Publié par le 26 février 2021 dans Chroniques, Notre sélection, Toutes les chroniques

(Atypeek music/Ideal Crash/Vollmer industries/Super apes/French wine/offoron, 22 janvier 2021)

En toute honnêteté, bien qu’amateur de noise rock (vous aviez dû le remarquer), je tâche de ne pas en abuser car je demeure un grand sensible. Se faire cogner dessus sans relâche, ce n’est pas déplaisant mais ça use. Il me faut des surprises, des mélodies, du pas de côté, de l’exaltation, de l’embardée tordue. Et certaines brutes épaisses l’oublient parfois un peu vite. Ou se disent qu’il suffit de frapper fort et droit avec abnégation pour que ça passe. Ils n’ont pas tort, on a connu plus risqué comme projet, certains s’en repaissent et se foutent pas mal de toutes mes exigences formulées plus haut. Valse Noot n’est pas comme ça. Le quatuor brestois tient à nous gâter, à faire les choses bien. Oh évidemment, il n’a rien contre une bonne dérouillée. Mais il le fait avec panache. Et ce grain de folie qui fait du bien. J’avais oublié de le mentionner, très important le grain de folie.

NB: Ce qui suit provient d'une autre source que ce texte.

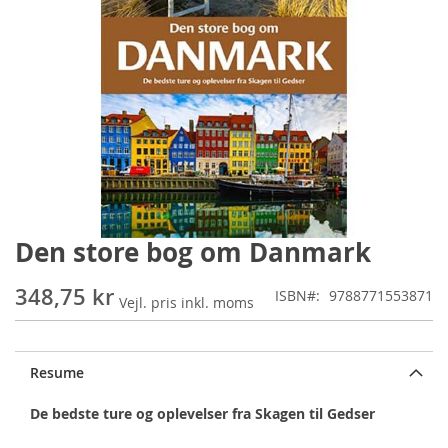
Den store bog om Danmark
Gå
til
starten
348,75 kr
ISBN
9788771553871
af
billedgalleriet
Resume
De bedste ture og oplevelser fra Skagen til Gedser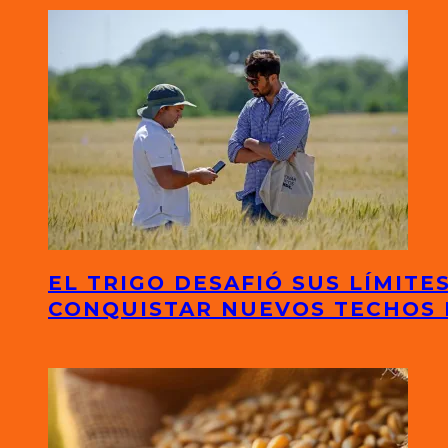
EL TRIGO DESAFIÓ SUS LÍMITE
CONQUISTAR NUEVOS TECHOS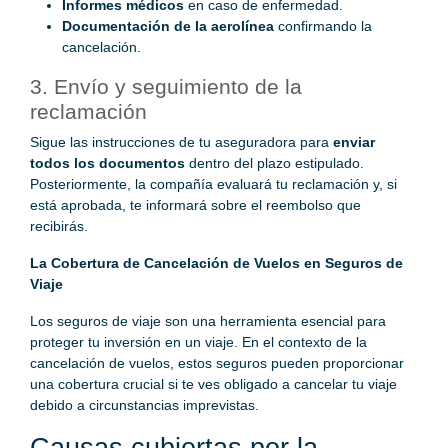
Informes médicos
en caso de enfermedad.
Documentación de la aerolínea
confirmando la
cancelación.
3. Envío y seguimiento de la
reclamación
Sigue las instrucciones de tu aseguradora para
enviar
todos los documentos
dentro del plazo estipulado.
Posteriormente, la compañía evaluará tu reclamación y, si
está aprobada, te informará sobre el reembolso que
recibirás.
La Cobertura de Cancelación de Vuelos en Seguros de
Viaje
Los seguros de viaje son una herramienta esencial para
proteger tu inversión en un viaje. En el contexto de la
cancelación de vuelos, estos seguros pueden proporcionar
una cobertura crucial si te ves obligado a cancelar tu viaje
debido a circunstancias imprevistas.
Causas cubiertas por la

Ainsi, après une entame exécutée avec soin, dirigée avec la fermeté de rigueur mais somme toute assez rudimentaire, l’auditeur qui a les joues rouges mais surtout l’oreille dressée, quémande une ration supplémentaire, de préférence au goût peu commun. Et nous voilà partis. Sur « Angst », la basse qui assume tout du long son costume de meneur, mitraille tout ce qui bouge, tandis que la gratte joue à cache-cache avec des synthés au moins aussi barges qu’elle. « Hereditary » y va de ses 6 minutes, se paie un pont bien perché, autour duquel tout s’effondre gaiement. « Story of a Decadence » démarre très tranquille avant que le batteur ne donne le coup d’envoi au bout de deux minutes et que chacun passe la surmultipliée et s’adonne à une joyeuse ode à la destruction. L’hystérique « Pigeonholed » semble, elle, ne jamais vouloir rouler droit, bifurque constamment, se contorsionne avec aisance, ne transige pas, fonce tête baissée et se prend quelques murs, des débris plein la nuque. Mais il repart. Pourquoi s’arrêter ? L’ensemble parait tant en roue libre qu’en parfaite maitrise, et les nuances ne manquent pas. La prod maison ne souffre d’aucune contestation. Ça crie, ça grince mais jamais ne coince. C’est rude mais net. Ample et dense. Alors on danse. Ainsi, le morceau-titre, purement hystérique, vient coincer quelques riffs vicelards chahutés par des synthés endiablés, enquille les plans déments avec une énergie jamais démentie. Le chant, nerveux en diable, dresse tout ce beau monde et les enjoint à la transe. On les suit puis on appuie sur le petit bouton triangulaire. Pour une valse supplémentaire. Juste pour voir, si on avait bien entendu. Aucune raison d’en douter. Nos oreilles sont aguerries en la matière et notre système cérébral sait très bien ce dont il a besoin. On en parlait plus haut. On a ici tout ce qu’il faut.